A total of 27 urinary samples collected from hypertensive women evaluated for preeclampsia were sent to four different clinical laboratories in Canada. Urinary proteins and albumin as well as urinary creatinine were measured in duplicates in one batch to calculate protein/creatinine (PCR) and albumin/creatinine (ACR) ratio. Statistical analyses were done to evaluate interlaboratory variability of urinary proteins and urinary albumin.

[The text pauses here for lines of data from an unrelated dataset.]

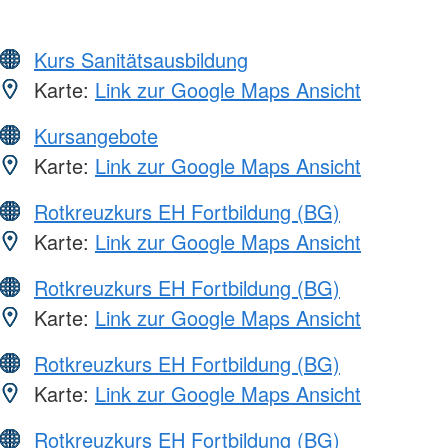
Kurs Sanitätsausbildung
Karte:
Link zur Google Maps Ansicht
Kursangebote
Karte:
Link zur Google Maps Ansicht
Rotkreuzkurs EH Fortbildung (BG)
Karte:
Link zur Google Maps Ansicht
Rotkreuzkurs EH Fortbildung (BG)
Karte:
Link zur Google Maps Ansicht
Rotkreuzkurs EH Fortbildung (BG)
Karte:
Link zur Google Maps Ansicht
Rotkreuzkurs EH Fortbildung (BG)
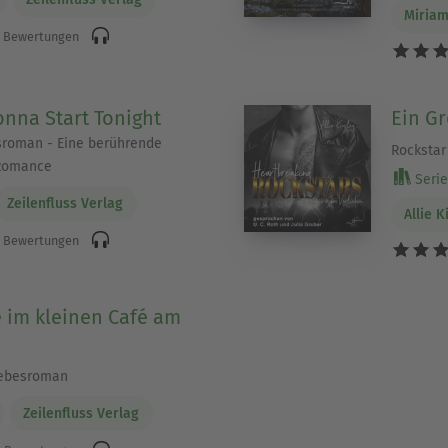
Miria
 Bewertungen
onna Start Tonight
Ein G
sroman - Eine berührende
Rocksta
Romance
Serie 
Zeilenfluss Verlag
Allie K
 Bewertungen
 im kleinen Café am
iebesroman
Zeilenfluss Verlag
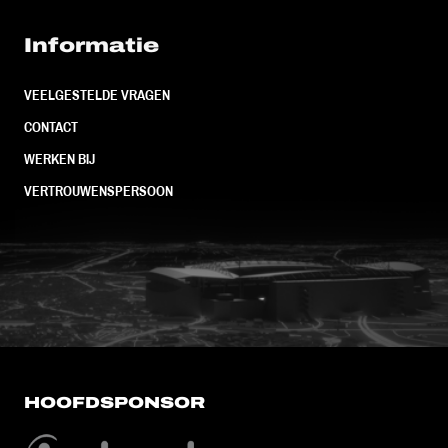
Informatie
VEELGESTELDE VRAGEN
CONTACT
WERKEN BIJ
VERTROUWENSPERSOON
FC Utrecht<br>vanuit<br>het har
HOOFDSPONSOR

Interlaboratory bias for urinary proteins ranged from 64.7% at low concentration to 3.9% at higher concentrations. In contrast, urinary albumin interlaboratory bias ranged from 29.2% to 4% from low to high concentrations. Coefficient of variation for urinary proteins reached a maximum of 91.5% in lower concentration while urinary albumin highest value was 42.7%. When looking at PCR and ACR ratio, eight samples had PCR measurement range that contained the diagnostic threshold used to detect kidney damage in HDP (30 mg/mmol), while only four samples had ACR ratio measurement range that contained the diagnostic threshold used outside of pregnancy in Canada (2 mg/mmol).

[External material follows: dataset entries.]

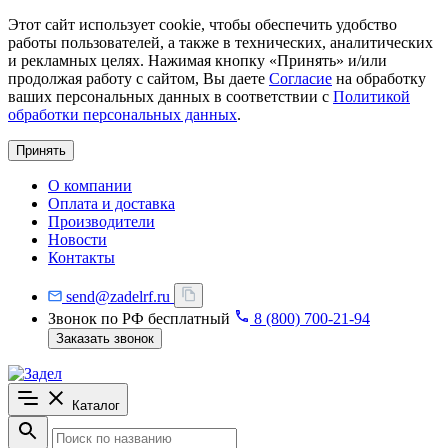
Этот сайт использует cookie, чтобы обеспечить удобство
работы пользователей, а также в технических, аналитических
и рекламных целях. Нажимая кнопку «Принять» и/или
продолжая работу с сайтом, Вы даете
Согласие
на обработку
ваших персональных данных в соответствии с
Политикой
обработки персональных данных
.
Принять
О компании
Оплата и доставка
Производители
Новости
Контакты
send@zadelrf.ru
Звонок по РФ бесплатный
8 (800) 700-21-94
Заказать звонок
Каталог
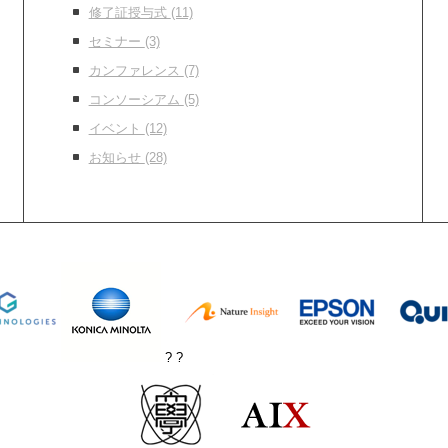
修了証授与式
(11)
セミナー
(3)
カンファレンス
(7)
コンソーシアム
(5)
イベント
(12)
お知らせ
(28)
? ?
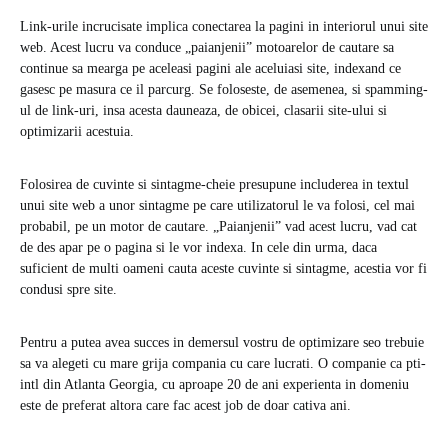
Link-urile incrucisate implica conectarea la pagini in interiorul unui site
web. Acest lucru va conduce „paianjenii” motoarelor de cautare sa
continue sa mearga pe aceleasi pagini ale aceluiasi site, indexand ce
gasesc pe masura ce il parcurg. Se foloseste, de asemenea, si spamming-
ul de link-uri, insa acesta dauneaza, de obicei, clasarii site-ului si
optimizarii acestuia.
Folosirea de cuvinte si sintagme-cheie presupune includerea in textul
unui site web a unor sintagme pe care utilizatorul le va folosi, cel mai
probabil, pe un motor de cautare. „Paianjenii” vad acest lucru, vad cat
de des apar pe o pagina si le vor indexa. In cele din urma, daca
suficient de multi oameni cauta aceste cuvinte si sintagme, acestia vor fi
condusi spre site.
Pentru a putea avea succes in demersul vostru de optimizare seo trebuie
sa va alegeti cu mare grija compania cu care lucrati.
O companie ca pti-
intl din Atlanta Georgia, cu aproape 20 de ani experienta in domeniu
este de preferat altora care fac acest job de doar cativa ani.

Interlaboratory bias was lower for urinary albumin measurement compared to urinary proteins in hypertensive women evaluated for preeclampsia. Better harmonization with the use of albumin instead of protein measurement would reduce instances where results of different laboratories lead to opposite diagnosis of kidney damage in pregnancy.
在妊娠高血压疾病的女性中,蛋白尿的测量对于子痫前期的诊断和管理非常重要。尿蛋白/肌酐比值常用于检测子痫前期的肾损伤,但存在重要的分析局限性,包括实验室间结果的协调性差。采用白蛋白尿可以帮助减少实验室间的偏倚,因为用于定量白蛋白尿的方法具有更好的协调性。
从评估子痫前期的高血压女性中收集了 27 份尿液样本,分发给加拿大的四个不同临床实验室。在一批中重复测量尿液中的蛋白质和白蛋白以及尿肌酐,以计算蛋白/肌酐(PCR)和白蛋白/肌酐(ACR)比值。进行统计分析以评估尿液蛋白和白蛋白的实验室间变异性。
尿液蛋白的实验室间偏倚范围从低浓度的 64.7%到高浓度的 3.9%。相比之下,尿液白蛋白的实验室间偏倚范围从低浓度的 29.2%到高浓度的 4%。尿液蛋白的变异系数在低浓度时达到最高的 91.5%,而尿液白蛋白的最高值为 42.7%。当观察 PCR 和 ACR 比值时,有 8 个样本的 PCR 测量范围包含用于检测 HDP 肾损伤的诊断阈值(30mg/mmol),而只有 4 个样本的 ACR 比值测量范围包含在加拿大妊娠以外使用的诊断阈值(2mg/mmol)。
与评估子痫前期的高血压女性的尿液蛋白相比,尿液白蛋白的实验室间偏倚较低。使用白蛋白测量而不是蛋白质测量的更好协调性将减少因不同实验室的结果导致对妊娠肾损伤的相反诊断的情况。